In an effort to cut losses at Lufthansa Group’s passenger airlines division, the company announced that it will utilize its LCC subsidiary Germanwings to operate flights out of its secondary German airports (i.e not Frankurt or Munich).
As with other LCCs, Germanwings has shaved cost to the bone in an effort to remain competitive. For example, it operates non pressurised and heated cargo holds. The planes have no heating equipment for hot food thus only cold snacks can be served. They have reduced the number of toilets on the plane leaving two for 140 passengers. By reducing the amount of paint used on the planes (rendering them to be lighter), they can save 300,000 euro a year on fuel cost. A typical Lufthansa aircraft operated on routes within Europe is used on an average 8.5 hours a day in the air, while the Germanwings plane is in the air for almost 11 hours. Lufthansa will give Germanwings 30 aircraft.
It is estimated that twenty percent of Lufthansa customers will now get to try the Germanwings experience from July 1.
The head of Germanwings, Thomas Winkelmann, claimed the fact that passengers will have to board the flight via bus on the external apron would be better for passengers since it is faster than boarding via a jetway at the terminal. Interesting claim that is rather disingenuous. If a passenger is foolish enough to board a bus to the plane early, they have to stand in the bus for another 20 mins while waiting for passengers (like me) who only show up at the very last minute! The real reason is that it saves Germanwings money.
The new planes will have three “levels” of service. In rows 1-3 the middle seat will be free with more legroom and a meal – the so-called “best fare” (best for who I wonder?). Rows 4-10 will have more legroom. Ryanair style service emerges from row 11. Here the legroom is apparently awful, and drinks and snacks are available for purchase.
The biggest losers in this “me too” strategy from Lufthansa appear to be their mid-tier frequent flyers who will have to pay to access Germanwings lounges (25 euros) and even their top and elite tier frequent flyers will not have the same luggage privileges as with Lufthansa and to accumulate mileage they will have to purchase “best” fares i.e. highest priced seats.

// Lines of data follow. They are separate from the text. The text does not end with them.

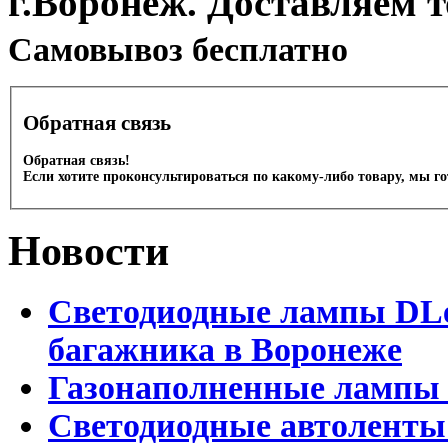
г.Воронеж. Доставляем 
Cамовывоз бесплатно
Обратная связь
Обратная связь!
Если хотите проконсультироваться по какому-либо товару, мы г
Новости
Светодиодные лампы DLed
багажника в Воронеже
Газонаполненные лампы 
Светодиодные автоленты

All in all, this is a lose-lose for Lufthansa’s increasingly less loyal customers. As I have opined in previous posts, the biggest failing of airline executives is their tendency to copy each other. When the ‘leader’ of the pack is Ryanair, there can be only one outcome: a race to the bottom.
Austrian Airlines in the early 2000s experimented with selling food on board. The airline’s CEO, Søren Vagn, got fired largely as a result of passenger complaints. I can envisage both a legal challenge to Lufthansa’s new policy by its frequent flyers and a drop in passenger numbers.
If Lufthansa loses on both counts, they’ll only have themselves to blame.